Chi, ormai non conosce la parola forex? Chiunque navighi in internet, aprendo una qualsiasi home page di siti conosciuti o meno conosciuti, avrà notato un banner pubblicitario con questo termine sponsorizzato dalle tante piattaforme di broker.

Questo articolo non vuole essere l'ennesimo pubblicato nel web che vuole spiegare cosa sia il mercato del forex (mercato delle valute), ma vuole rivolgersi ai neofiti, a coloro che incuriositi vogliono aprire un conto con denaro reale, e metterli al corrente delle necessarie informazioni per iniziare tale attività di trading online.

A noi giornalisti che collaboriamo con Supermoney, preme portare avanti etica professionale e onestà intellettuale, per cui non sarà una lezione di analisi tecnica e/o macroeconomia, ma solo un'introduzione che mira alla gestione del capitale, qualunque esso sia.

Fare trading sul market forex non è come fare una scommessa, non è come giocare alle slot machine, non è un'attività basata sulla fortuna, insomma, chi pensa senza un buon money management e una concentrazione e serenità estrema di fare soldi, cade in errore.

Basta pensare che il 90% dei trader perde e solo il 10% ha dei rendimenti costanti, e che di questa percentuale minima, solo una piccola parte riesce a fare del trading un'attività lavorativa full time. Ovviamente ci sarà un motivo, al contrario di come molti possano credere, la bravura nel leggere i grafici, nell'essere un buon analista, non basta affatto, anzi, è un'illusione pensare che studiare e testare varie strategie possa far di voi dei traders professionali o comunque vincenti, a prescindere dall'entità delle vincite o perdite.

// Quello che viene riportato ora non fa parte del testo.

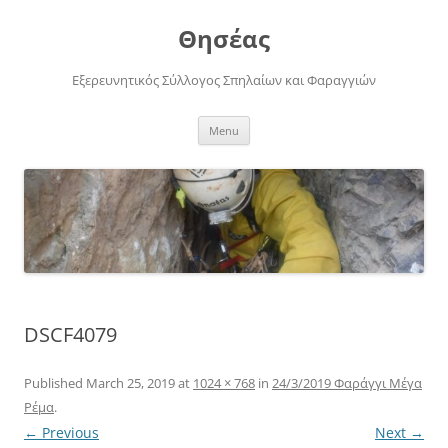
Skip
to
Θησέας
content
Εξερευνητικός Σύλλογος Σπηλαίων και Φαραγγιών
Menu
DSCF4079
Published
March 25, 2019
at
1024 × 768
in
24/3/2019 Φαράγγι Μέγα
Ρέμα
.
← Previous
Next →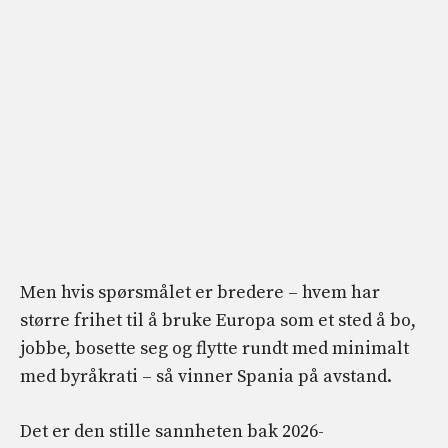
Men hvis spørsmålet er bredere – hvem har
større frihet til å bruke Europa som et sted å bo,
jobbe, bosette seg og flytte rundt med minimalt
med byråkrati – så vinner Spania på avstand.
Det er den stille sannheten bak 2026-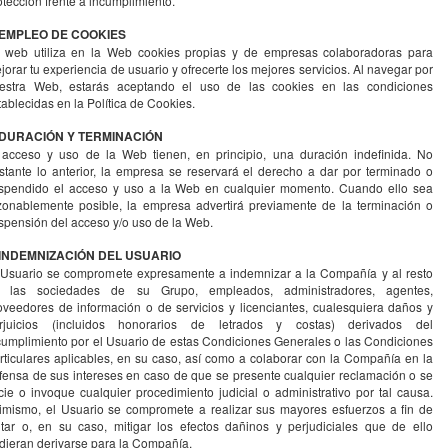
otección frente a incumplimiento.
 EMPLEO DE COOKIES
 web utiliza en la Web cookies propias y de empresas colaboradoras para
jorar tu experiencia de usuario y ofrecerte los mejores servicios. Al navegar por
estra Web, estarás aceptando el uso de las cookies en las condiciones
tablecidas en la Política de Cookies.
 DURACIÓN Y TERMINACIÓN
 acceso y uso de la Web tienen, en principio, una duración indefinida. No
stante lo anterior, la empresa se reservará el derecho a dar por terminado o
spendido el acceso y uso a la Web en cualquier momento. Cuando ello sea
zonablemente posible, la empresa advertirá previamente de la terminación o
spensión del acceso y/o uso de la Web.
 INDEMNIZACIÓN DEL USUARIO
 Usuario se compromete expresamente a indemnizar a la Compañía y al resto
 las sociedades de su Grupo, empleados, administradores, agentes,
oveedores de información o de servicios y licenciantes, cualesquiera daños y
rjuicios (incluidos honorarios de letrados y costas) derivados del
cumplimiento por el Usuario de estas Condiciones Generales o las Condiciones
rticulares aplicables, en su caso, así como a colaborar con la Compañía en la
fensa de sus intereses en caso de que se presente cualquier reclamación o se
icie o invoque cualquier procedimiento judicial o administrativo por tal causa.
imismo, el Usuario se compromete a realizar sus mayores esfuerzos a fin de
itar o, en su caso, mitigar los efectos dañinos y perjudiciales que de ello
dieran derivarse para la Compañía.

E' bene sapere che volendo fare delle percentuali sulle peculiarità che deve avere un trader vincente sulforex o anche in altri tipi di mercati che trattano azioni, indici, materie prime o altro ancora, lapsicologia conta circa il 40%, il money management il 50%, e solo un 10% la tecnica.

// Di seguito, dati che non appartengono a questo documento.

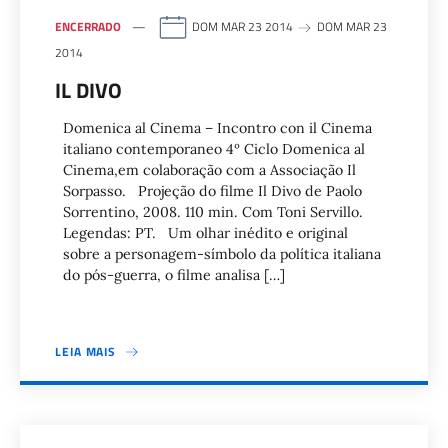
ENCERRADO
DOM MAR 23 2014
DOM MAR 23
2014
IL DIVO
Domenica al Cinema – Incontro con il Cinema
italiano contemporaneo 4º Ciclo Domenica al
Cinema,em colaboração com a Associação Il
Sorpasso. Projeção do filme Il Divo de Paolo
Sorrentino, 2008. 110 min. Com Toni Servillo.
Legendas: PT. Um olhar inédito e original
sobre a personagem-símbolo da política italiana
do pós-guerra, o filme analisa […]
LEIA MAIS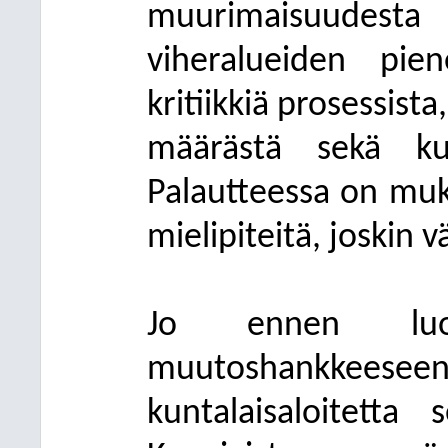
muurimaisuudesta s
viheralueiden pien
kritiikkiä prosessist
määrästä sekä kunt
Palautteessa on mu
mielipiteitä, joskin
Jo ennen luonn
muutoshankkeeseen li
kuntalaisaloitetta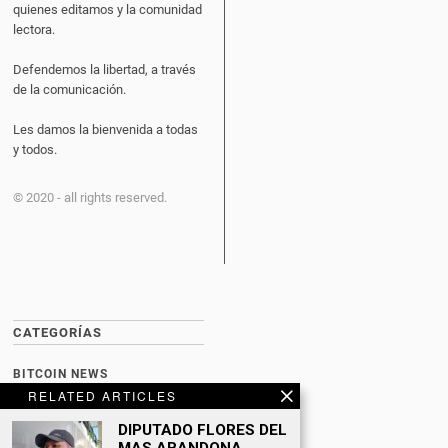
quienes editamos y la comunidad
lectora.
Defendemos la libertad, a través
de la comunicación.
Les damos la bienvenida a todas
y todos.
© 2020 - all rights reserved.
CATEGORÍAS
BITCOIN NEWS
RELATED ARTICLES
CULTURA
DIPUTADO FLORES DEL
DATING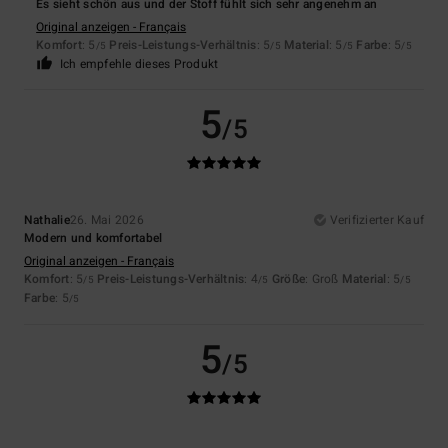
Es sieht schön aus und der Stoff fühlt sich sehr angenehm an
Original anzeigen - Français
Komfort
: 5
Preis-Leistungs-Verhältnis
: 5
Material
: 5
Farbe
: 5
/5
/5
/5
/5
Ich empfehle dieses Produkt
5
/5
Nathalie
26. Mai 2026
Verifizierter Kauf
Modern und komfortabel
Original anzeigen - Français
Komfort
: 5
Preis-Leistungs-Verhältnis
: 4
Größe
: Groß
Material
: 5
/5
/5
/5
Farbe
: 5
/5
5
/5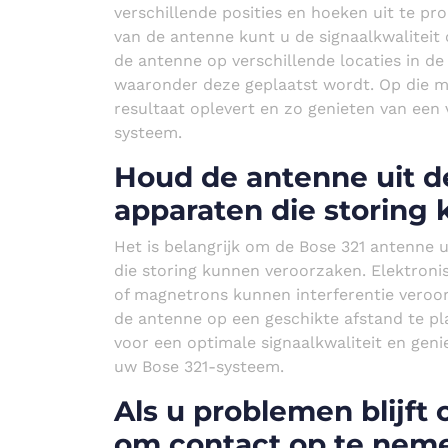
verschillende posities en hoeken uit te p
van de antenne kunt u de signaalkwaliteit
de antenne op verschillende locaties in de
waaronder deze geplaatst wordt. Op die m
resultaat oplevert en zo genieten van een
systeem.
Houd de antenne uit d
apparaten die storing
Het is belangrijk om de Bose 321 antenne 
die storing kunnen veroorzaken. Elektroni
of magnetrons kunnen interferentie veroo
de antenne op een geschikte afstand te p
voor een optimale signaalkwaliteit en gen
uw Bose 321-systeem.
Als u problemen blijf
om contact op te nem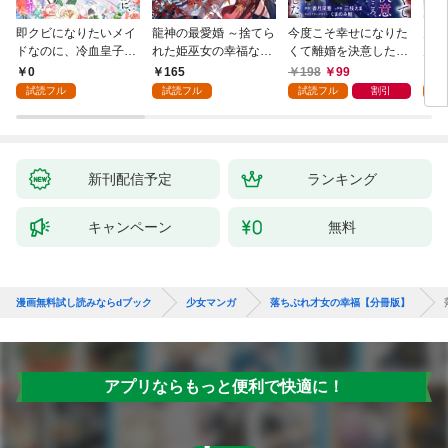
即クビになりたいメイ
龍神の最愛婚 ～捨てら
今度こそ幸せになりた
鬼条
ドなのに、冷血皇子に
れた姫巫女の幸福な嫁
くて離婚を決意したと
見初
執着されています第1
入り～: 1
ころ、無表情な旦那様
～１
0
165
198
99
1
話
が「愛してる」と言っ
試読フル
試読フル
試読フル
割引
試
てきました。1
新刊配信予定
ランキング
キャンペーン
無料
漫画無料試し読みならdブック
少女マンガ
落ちぶれ才女の幸福【分冊版】
アプリならもっと便利で快適に！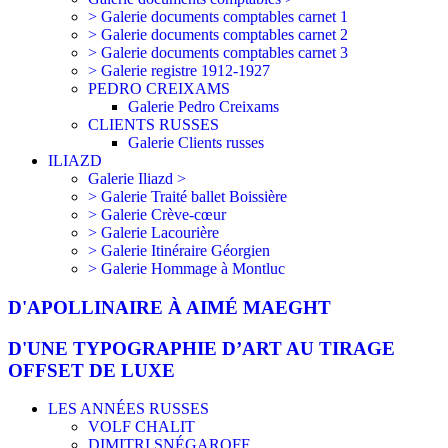
> Galerie documents comptables carnet 1
> Galerie documents comptables carnet 2
> Galerie documents comptables carnet 3
> Galerie registre 1912-1927
PEDRO CREIXAMS
Galerie Pedro Creixams
CLIENTS RUSSES
Galerie Clients russes
ILIAZD
Galerie Iliazd >
> Galerie Traité ballet Boissière
> Galerie Crève-cœur
> Galerie Lacourière
> Galerie Itinéraire Géorgien
> Galerie Hommage à Montluc
D'APOLLINAIRE À AIMÉ MAEGHT
D'UNE TYPOGRAPHIE D’ART AU TIRAGE
OFFSET DE LUXE
LES ANNÉES RUSSES
VOLF CHALIT
DIMITRI SNÉGAROFF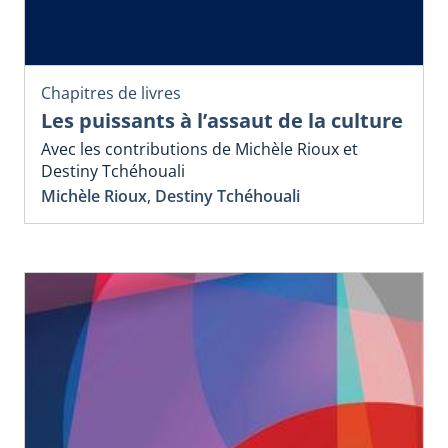
Chapitres de livres
Les puissants à l’assaut de la culture
Avec les contributions de Michèle Rioux et
Destiny Tchéhouali
Michèle Rioux
,
Destiny Tchéhouali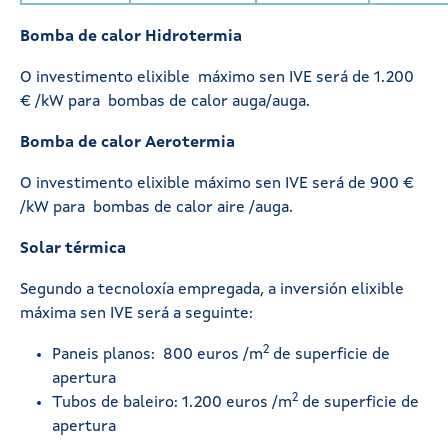
Bomba de calor Hidrotermia
O investimento elixible máximo sen IVE será de 1.200
€ /kW para bombas de calor auga/auga.
Bomba de calor Aerotermia
O investimento elixible máximo sen IVE será de 900 €
/kW para bombas de calor aire /auga.
Solar térmica
Segundo a tecnoloxía empregada, a inversión elixible
máxima sen IVE será a seguinte:
2
Paneis planos: 800 euros /m
de superficie de
apertura
2
Tubos de baleiro: 1.200 euros /m
de superficie de
apertura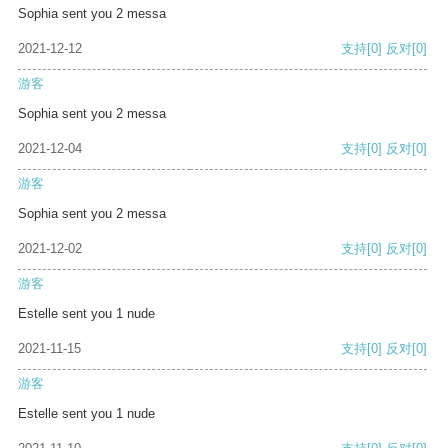
Sophia sent you 2 messa
2021-12-12
支持
[0]
反对
[0]
游客
Sophia sent you 2 messa
2021-12-04
支持
[0]
反对
[0]
游客
Sophia sent you 2 messa
2021-12-02
支持
[0]
反对
[0]
游客
Estelle sent you 1 nude
2021-11-15
支持
[0]
反对
[0]
游客
Estelle sent you 1 nude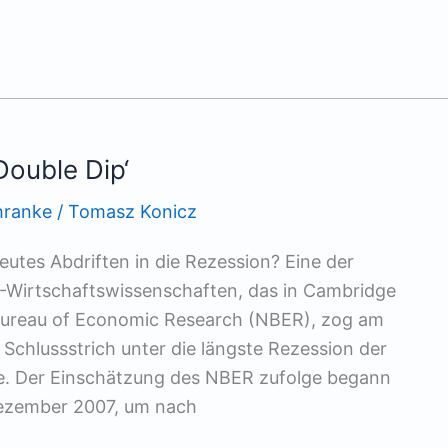
Double Dip‘
chranke
/
Tomasz Konicz
eutes Abdriften in die Rezession? Eine der
S-Wirtschaftswissenschaften, das in Cambridge
Bureau of Economic Research (NBER), zog am
Schlussstrich unter die längste Rezession der
e. Der Einschätzung des NBER zufolge begann
Dezember 2007, um nach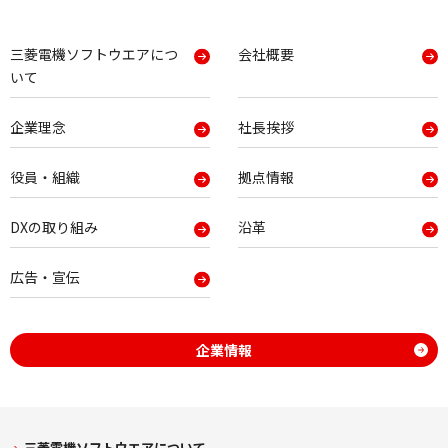
三菱電機ソフトウエアにつ
会社概要
いて
企業理念
社長挨拶
役員・組織
拠点情報
DXの取り組み
沿革
広告・宣伝
企業情報
三菱電機ソフトウエアについて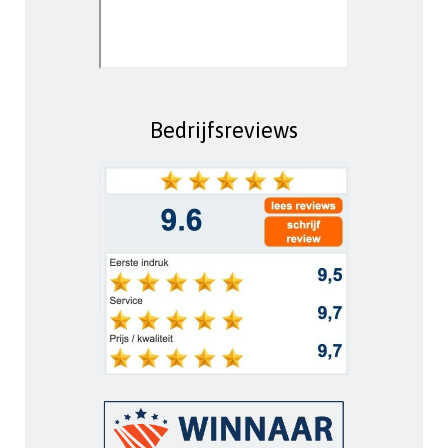
Bedrijfsreviews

Tali dati non sono da prendere alla lettera, ma la tendenza però è da considerare, eccome. Per psicologia s'intende il controllo emotivo, farsi trascinare dall'istinto o dalle emozioni è un grave errore, questo presuppone anche che la persona sia serena, la paura e l'ansia sono dei nemici molto pericolosi.

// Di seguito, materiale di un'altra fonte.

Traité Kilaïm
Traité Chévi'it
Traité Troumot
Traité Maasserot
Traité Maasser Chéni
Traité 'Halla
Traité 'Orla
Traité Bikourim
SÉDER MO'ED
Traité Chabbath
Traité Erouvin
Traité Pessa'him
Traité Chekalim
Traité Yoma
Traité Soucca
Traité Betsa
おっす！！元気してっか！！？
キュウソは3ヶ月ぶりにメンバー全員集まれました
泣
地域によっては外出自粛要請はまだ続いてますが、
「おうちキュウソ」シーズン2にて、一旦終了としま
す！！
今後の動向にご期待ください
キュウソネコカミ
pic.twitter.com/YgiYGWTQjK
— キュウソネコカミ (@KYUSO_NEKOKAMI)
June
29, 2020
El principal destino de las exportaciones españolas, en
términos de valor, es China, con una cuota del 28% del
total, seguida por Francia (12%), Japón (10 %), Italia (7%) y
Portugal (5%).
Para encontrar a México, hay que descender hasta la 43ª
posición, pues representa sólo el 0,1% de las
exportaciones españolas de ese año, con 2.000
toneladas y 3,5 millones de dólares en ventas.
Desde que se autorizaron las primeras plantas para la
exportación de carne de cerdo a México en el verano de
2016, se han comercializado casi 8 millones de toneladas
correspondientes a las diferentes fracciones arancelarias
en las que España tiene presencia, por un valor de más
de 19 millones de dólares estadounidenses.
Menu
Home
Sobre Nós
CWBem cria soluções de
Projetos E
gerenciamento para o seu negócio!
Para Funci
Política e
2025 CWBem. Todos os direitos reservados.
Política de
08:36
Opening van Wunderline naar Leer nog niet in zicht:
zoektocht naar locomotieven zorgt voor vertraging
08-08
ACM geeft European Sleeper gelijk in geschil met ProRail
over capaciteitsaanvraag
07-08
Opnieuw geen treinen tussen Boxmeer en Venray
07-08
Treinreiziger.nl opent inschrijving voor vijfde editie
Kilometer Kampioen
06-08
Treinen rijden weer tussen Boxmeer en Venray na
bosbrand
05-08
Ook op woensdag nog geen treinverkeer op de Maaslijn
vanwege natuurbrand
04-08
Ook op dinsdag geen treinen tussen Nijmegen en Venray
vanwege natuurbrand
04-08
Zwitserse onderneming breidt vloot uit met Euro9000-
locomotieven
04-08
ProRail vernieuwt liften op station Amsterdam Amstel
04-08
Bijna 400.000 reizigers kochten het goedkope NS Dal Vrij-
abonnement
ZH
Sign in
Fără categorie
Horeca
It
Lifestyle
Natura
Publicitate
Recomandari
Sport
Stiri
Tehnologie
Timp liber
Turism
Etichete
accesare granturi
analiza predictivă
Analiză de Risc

Sicuramente è da considerare se si vuole stare vicino al computer a guardare i grafici 8 ore al giorno intraprendendo un trading intraday o addirittura scalping (sconsigliato ai neofiti), oppure agire sul medio e lungo termine, il che significa che dopo un'attenta analisi, si effettuano operazioni che durano giorni, settimane o addirittura mesi.

Per quanto riguarda il money management invece, non vi è differenza su quale orizzonte temporale si tradi, importantissimo è tenere in considerazione la proporzione giusta fra il capitale che si ha sul contotrader, e quello che si mette in gioco nella singola operazione.

Per rendere il concetto semplificato, meglio non rischiare più del 2% del capitale in ogni singola operazione, tenendo conto che sin dall'apertura della posizione il trader deve sapere quanto vuole rischiare e quanto si fermerà a prendere il profitto, dunque si parla di stop loss per determinare la chiusura automatica dell'operazione in perdita, e di take profit per quella che sta andando a nostro favore.

Operare sul forex non è dunque un gioco d'azzardo come molti pensano, ma può diventarlo se non si hanno le basi per capire quale debba essere l'approccio psicologico e quale la gestione opportuna del denaro.